The system-in-a-package technology is a significant step toward enabling integrated CMOS radios that could provide improved wireless capabilities in future Intel platforms at a low cost, stated the company press release.



Announced as part of a technical paper delivered at the Symposium on VLSI Technology in Kyoto, Japan, it outlines the building blocks Intel created to implement the fully flexible, multimode radio in a standard CMOS process. A future extension to the WiFi standard, 802.11n will more than double the wireless transfer speed compared to today's implementation, said the paper.

"This system-in-a-package design uses more low-voltage circuitry than we've ever used in the past, which means we can integrate it and make it lower cost while operating at lower voltages and providing longer battery life," noted Krishnamurthy Soumyanath, director of Intel's Communications Circuits Research Lab. "The variable bandwidth of this solution extends capabilities beyond today's 20 MHz to 100 MHz, and is expected to support data rates higher than 100 megabits per second that should allow people to enjoy multiple high-quality video streams concurrently."

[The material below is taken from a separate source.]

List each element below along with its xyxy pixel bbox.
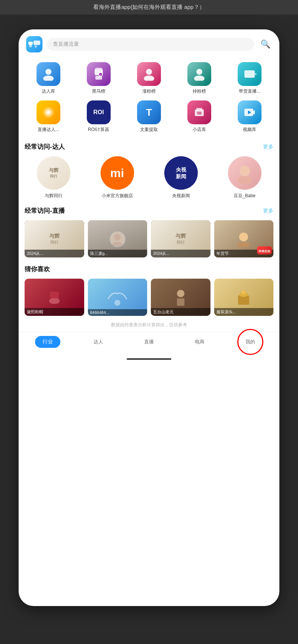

In the next few years, Intel expects mobile devices will contain several different radios so they can utilize many different wireless communication networks. Intel's research points toward a time in the future when one device will use "smart" antenna systems and a re-configurable CMOS radio on a single device making the radio more power efficient, smaller and low cost. The goal being pursued is the ability to connect to any network, anytime, anywhere on any device.